Activity
Go through the entries below and tally the lines containing the string "Петрозаводске"; report only the tally.

<<<<

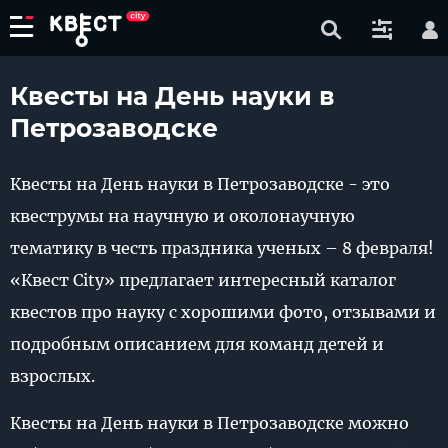
Квесты на День науки в
Петрозаводске
Квесты на День науки в Петрозаводске - это
квеструмы на научную и околонаучную
тематику в честь праздника ученых – 8 февраля!
«Квест City» предлагает интересный каталог
квестов про науку с хорошими фото, отзывами и
подробным описанием для команд детей и
взрослых.
Квесты на День науки в Петрозаводске можно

>>>>

Solution to the exercise
3